In the April edition of Dental Update, Professor Trevor Burke urges us to be critical of what we read.
I have taken his advice to heart and read his opinion piece quite critically.
We are first assured that things written by experts will be correct, but things on the internet will not be, because people on the internet are not experts. Secondly, we are advised of the merits of the peer review process (and the scientific purity, nay, holiness of dental update. We are told that through peer review "scientific credibility should be assured".
We are then comforted to know that sometimes Trevor skips the expert peer review process in his journal, and just rejects something if he doesn't like it personally, even though in an earlier paragraph he assured us that peer review journals do not just express their own views, but only scientific ones.

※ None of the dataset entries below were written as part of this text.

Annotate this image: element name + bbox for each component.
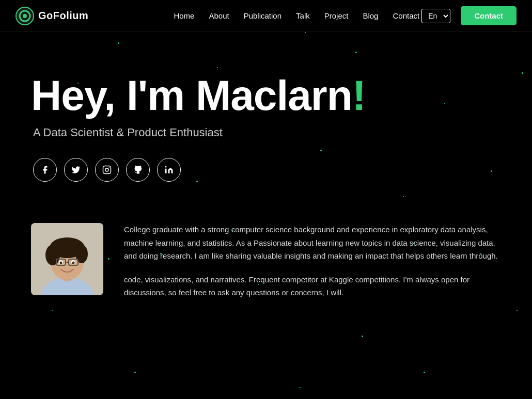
nav-links: Home About Publication Talk Project Blog… (174, 11, 419, 21)
linkedin-icon[interactable] (157, 158, 181, 182)
nav-home[interactable]: Home (174, 11, 194, 20)
svg-rect-3 (103, 166, 111, 174)
bio-paragraph-2: code, visualizations, and narratives. Fr… (124, 273, 501, 299)
svg-point-6 (165, 166, 167, 168)
navbar: GoFolium Home About Publication Talk Pro… (0, 0, 532, 31)
logo-link[interactable]: GoFolium (15, 7, 88, 25)
nav-blog[interactable]: Blog (363, 11, 378, 20)
github-icon[interactable] (126, 158, 150, 182)
social-icons (33, 158, 501, 182)
logo-text: GoFolium (38, 10, 88, 22)
nav-contact[interactable]: Contact (393, 11, 419, 20)
svg-point-18 (72, 262, 75, 264)
svg-point-2 (23, 14, 27, 18)
nav-talk[interactable]: Talk (296, 11, 310, 20)
hero-subtitle: A Data Scientist & Product Enthusiast (33, 126, 501, 139)
profile-photo (31, 223, 103, 295)
nav-project[interactable]: Project (324, 11, 349, 20)
instagram-icon[interactable] (95, 158, 119, 182)
logo-icon (15, 7, 34, 25)
facebook-icon[interactable] (33, 158, 57, 182)
nav-publication[interactable]: Publication (244, 11, 281, 20)
svg-point-14 (75, 245, 88, 263)
hero-title: Hey, I'm Maclarn! (31, 73, 501, 118)
language-selector[interactable]: En Fr De (421, 9, 450, 23)
svg-point-5 (108, 167, 109, 168)
bio-section: College graduate with a strong computer … (0, 202, 532, 299)
svg-point-13 (45, 245, 60, 265)
nav-about[interactable]: About (209, 11, 229, 20)
svg-point-17 (60, 262, 62, 264)
hero-title-text: Hey, I'm Maclarn (31, 72, 352, 119)
bio-paragraph-1: College graduate with a strong computer … (124, 223, 501, 263)
hero-exclaim: ! (352, 72, 366, 119)
profile-avatar (31, 223, 103, 295)
twitter-icon[interactable] (64, 158, 88, 182)
contact-button[interactable]: Contact (461, 6, 517, 25)
svg-point-4 (105, 168, 108, 171)
bio-content: College graduate with a strong computer … (124, 223, 501, 299)
hero-section: Hey, I'm Maclarn! A Data Scientist & Pro… (0, 32, 532, 202)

Then he quotes that favourite study of all Specialist Compodontists, Saunders and Saunders 1998, Prevalence of Peri-radicular Periodontitis in crowned teeth in an adult Scottish Sub-population.
In this, by simply radiographing hundreds of patients, they discovered that 19 % of teeth that were vital when crowned, now showed signs of peri-radicular disease.From this, Trev has now stated that the risk of pulp death was estimated at 19% at five years if you crown a tooth.
Now there are a whole host of reasons why he was right to criticise an article on doing zirconia veneers. They look ugly. They are hard to bond. They also look ugly. But doing lazy citations in a piece designed to give us confidence in the peer review process is probably as good a way to undermine one's own argument as possible.
I will say, before I go any further, that Saunders and Saunders 1998 article is one of the most over-quoted and misquoted articles around.
Firstly, it is not available online. Unless you go to the library and get a paper copy, you have only read the abstract or conclusion. This means that most people who quote this article, including myself at this point (I'm sourcing a copy, but it has taken an international hunt to get my hands on it), have not actually read it. That it is quoted as something incredibly influential when in fact it is a very poorly controlled population sample that almost no one has actually read in full is quite worrisome.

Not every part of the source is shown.